### Task material
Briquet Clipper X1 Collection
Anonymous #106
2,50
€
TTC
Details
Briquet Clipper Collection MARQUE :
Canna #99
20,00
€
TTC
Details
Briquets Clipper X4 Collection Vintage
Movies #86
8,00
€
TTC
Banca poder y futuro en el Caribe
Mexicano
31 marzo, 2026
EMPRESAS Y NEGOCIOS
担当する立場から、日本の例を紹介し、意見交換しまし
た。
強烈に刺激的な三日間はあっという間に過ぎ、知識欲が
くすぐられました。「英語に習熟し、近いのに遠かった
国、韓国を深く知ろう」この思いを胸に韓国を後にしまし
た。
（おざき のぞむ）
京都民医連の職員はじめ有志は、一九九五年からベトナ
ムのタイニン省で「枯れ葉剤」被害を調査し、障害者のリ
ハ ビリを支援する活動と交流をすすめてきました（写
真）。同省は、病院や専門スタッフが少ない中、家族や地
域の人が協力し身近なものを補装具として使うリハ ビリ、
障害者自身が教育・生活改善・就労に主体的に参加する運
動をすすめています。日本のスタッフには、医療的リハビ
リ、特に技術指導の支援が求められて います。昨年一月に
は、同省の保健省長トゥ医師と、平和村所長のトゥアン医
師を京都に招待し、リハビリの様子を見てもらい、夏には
* * *
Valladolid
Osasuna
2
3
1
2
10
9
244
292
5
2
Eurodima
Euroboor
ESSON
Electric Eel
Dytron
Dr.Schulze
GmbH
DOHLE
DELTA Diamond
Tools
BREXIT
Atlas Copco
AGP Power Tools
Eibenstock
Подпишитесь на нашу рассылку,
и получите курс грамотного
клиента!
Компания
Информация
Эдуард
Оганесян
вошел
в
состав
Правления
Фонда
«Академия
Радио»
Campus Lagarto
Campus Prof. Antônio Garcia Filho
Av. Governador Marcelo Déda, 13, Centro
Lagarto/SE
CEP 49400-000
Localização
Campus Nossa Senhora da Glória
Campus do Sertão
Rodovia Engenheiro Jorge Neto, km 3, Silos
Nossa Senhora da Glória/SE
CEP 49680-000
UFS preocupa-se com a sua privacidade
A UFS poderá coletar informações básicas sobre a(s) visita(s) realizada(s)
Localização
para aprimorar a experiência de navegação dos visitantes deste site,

### Activity
Look above for the line holding "くすぐられました。「英語に習熟し、近いのに遠かった", then set down exactly that line and every line after it up to and including the line holding "師を京都に招待し、リハビリの様子を見てもらい、夏には", with nothing else.

### Completed task
くすぐられました。「英語に習熟し、近いのに遠かった
国、韓国を深く知ろう」この思いを胸に韓国を後にしまし
た。
（おざき のぞむ）
京都民医連の職員はじめ有志は、一九九五年からベトナ
ムのタイニン省で「枯れ葉剤」被害を調査し、障害者のリ
ハ ビリを支援する活動と交流をすすめてきました（写
真）。同省は、病院や専門スタッフが少ない中、家族や地
域の人が協力し身近なものを補装具として使うリハ ビリ、
障害者自身が教育・生活改善・就労に主体的に参加する運
動をすすめています。日本のスタッフには、医療的リハビ
リ、特に技術指導の支援が求められて います。昨年一月に
は、同省の保健省長トゥ医師と、平和村所長のトゥアン医
師を京都に招待し、リハビリの様子を見てもらい、夏には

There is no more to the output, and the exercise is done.